* Data for review *
•••••

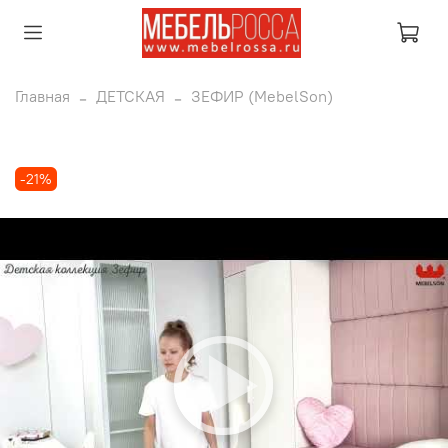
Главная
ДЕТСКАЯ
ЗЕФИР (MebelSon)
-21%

•••••

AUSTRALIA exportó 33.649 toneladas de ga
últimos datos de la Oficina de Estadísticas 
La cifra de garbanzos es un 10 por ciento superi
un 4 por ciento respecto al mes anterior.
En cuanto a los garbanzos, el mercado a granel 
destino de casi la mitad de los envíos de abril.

•••••

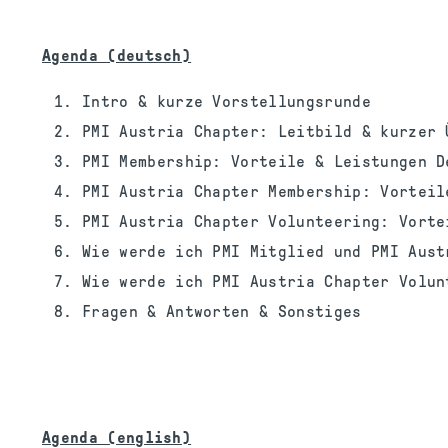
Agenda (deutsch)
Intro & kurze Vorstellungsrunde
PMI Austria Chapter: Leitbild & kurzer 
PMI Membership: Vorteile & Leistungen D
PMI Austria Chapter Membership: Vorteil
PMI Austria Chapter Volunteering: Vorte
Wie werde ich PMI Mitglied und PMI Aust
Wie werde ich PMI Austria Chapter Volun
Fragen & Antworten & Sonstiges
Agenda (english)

•••••

* Prompt *
Above are some records; copy exactly the lines from the one with "un 4 por ciento respecto al mes anterior." through the one with "destino de casi", both included, and no others.

* Written reply *
un 4 por ciento respecto al mes anterior.
En cuanto a los garbanzos, el mercado a granel 
destino de casi la mitad de los envíos de abril.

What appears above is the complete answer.